椅子に座り、窓の外をぼぉっと見たままの姿勢で答えた。
会社では城太郎にしか見せない素の姿。

「そ?
じゃ、お先に失礼します。社長」

(んだよ?!ジョーの奴、急にコロコロかわりやがって…)



………はぁーーーー。疲れた…。


ついさっき、切った女の電話でキンキン吼える声が耳についたままで煩わしい…。

「イヤよ!逢いたいの!抱いてくれなきゃおかしくなって死んじゃう…」

(どうせ、俺の上辺だけしか見てねぇくせに!)



大学在学中、
幼なじみで腐れ縁の城太郎と立ち上げたイベント会社は、ふとしたキッカケでメディアに取り上げられ、今や社員数500人の規模にまで成長した。

「超!高スペックなイケメン青年実業家」

母方の祖母がイタリア人で、男三人兄弟のなかでも最も濃くその血を受け継いだためか、物心つく前から彼の周りには女が絶えなかった。
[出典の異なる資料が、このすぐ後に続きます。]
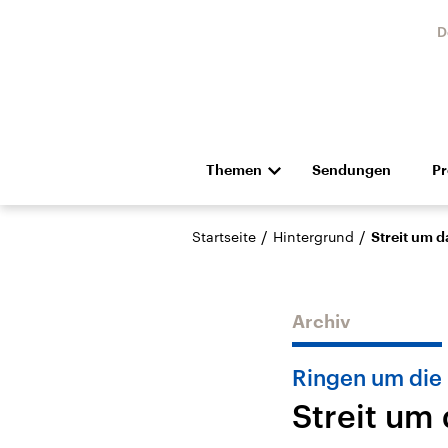
D
Themen
Sendungen
P
Die Nachrichten
Politik
/
/
Startseite
Hintergrund
Streit um d
Hörspiel und Feature
Musik
Archiv
Ringen um die 
Streit um 
Landtagswahl Sachsen-
USA
Anhalt 2026
Aktuel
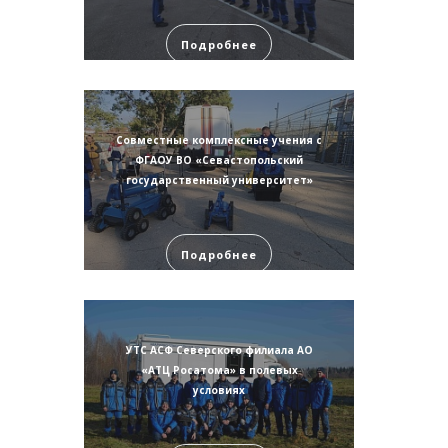
Подробнее
Совместные комплексные учения с
ФГАОУ ВО «Севастопольский
государственный университет»
Подробнее
УТС АСФ Северского филиала АО
«АТЦ Росатома» в полевых
условиях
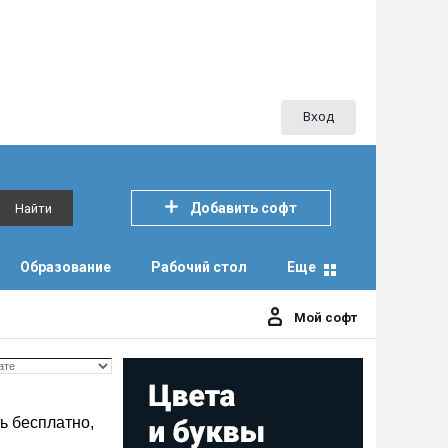
Вход
Добавить софт
Найти
Образование
Рабочий стол
Еще
Мой софт
ь бесплатно,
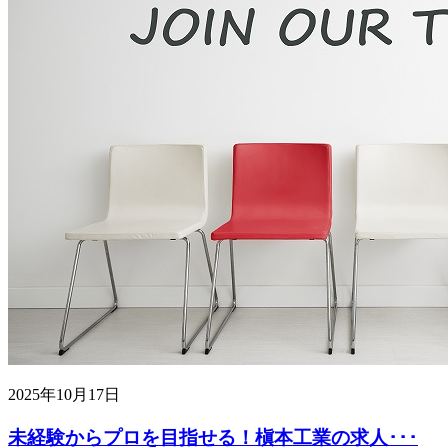
2025年10月17日
未経験からプロを目指せる！槇本工業の求人･･･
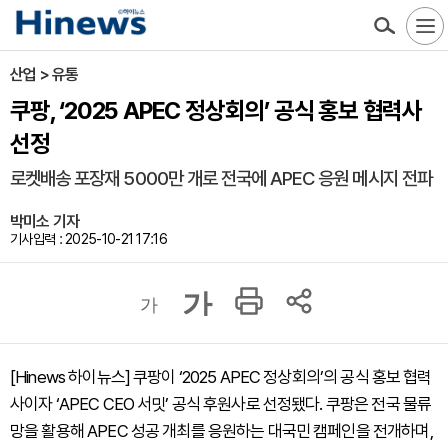
산업 > 유통
쿠팡, ‘2025 APEC 정상회의’ 공식 홍보 협력사
선정
로켓배송 포장재 5000만 개로 전국에 APEC 응원 메시지 전파
박미소 기자
기사입력 : 2025-10-21 17:16
가
가
[Hinews 하이뉴스] 쿠팡이 ‘2025 APEC 정상회의’의 공식 홍보 협력
사이자 ‘APEC CEO 서밋’ 공식 후원사로 선정됐다. 쿠팡은 전국 물류
망을 활용해 APEC 성공 개최를 응원하는 대국민 캠페인을 전개하며,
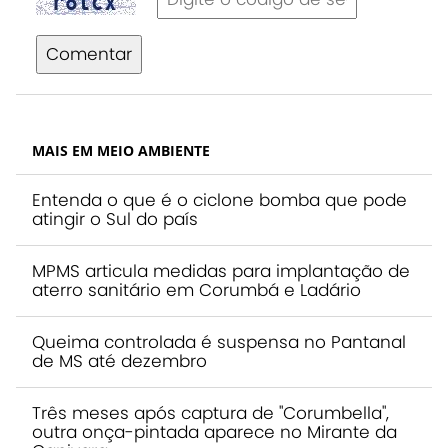
Comentar
MAIS EM MEIO AMBIENTE
Entenda o que é o ciclone bomba que pode
atingir o Sul do país
MPMS articula medidas para implantação de
aterro sanitário em Corumbá e Ladário
Queima controlada é suspensa no Pantanal
de MS até dezembro
Três meses após captura de "Corumbella",
outra onça-pintada aparece no Mirante da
180cmを優に超える上背に加え、海外のサッカークラブのスカウトマンに留学を打診されるほどの飛び抜けた身体能力。
そして何よりもその端整な顔立ちはそこらの芸能人など霞んでしまうほど…

女が寄って来ない訳がない。


「女の子はみーんなお姫様なんだよ。馨。」

幼い頃から祖母に刷り込まれ、もはや彼の中での常識となっている女性へのエスコート術は、いとも容易く女の心を掴んでしまう。


しかし、馨を取り巻く女達は、誰一人として馨の心の琴線にふれる事はなかった。

寄ってくる女を抱けば抱くほど、彼の心は閉ざされた。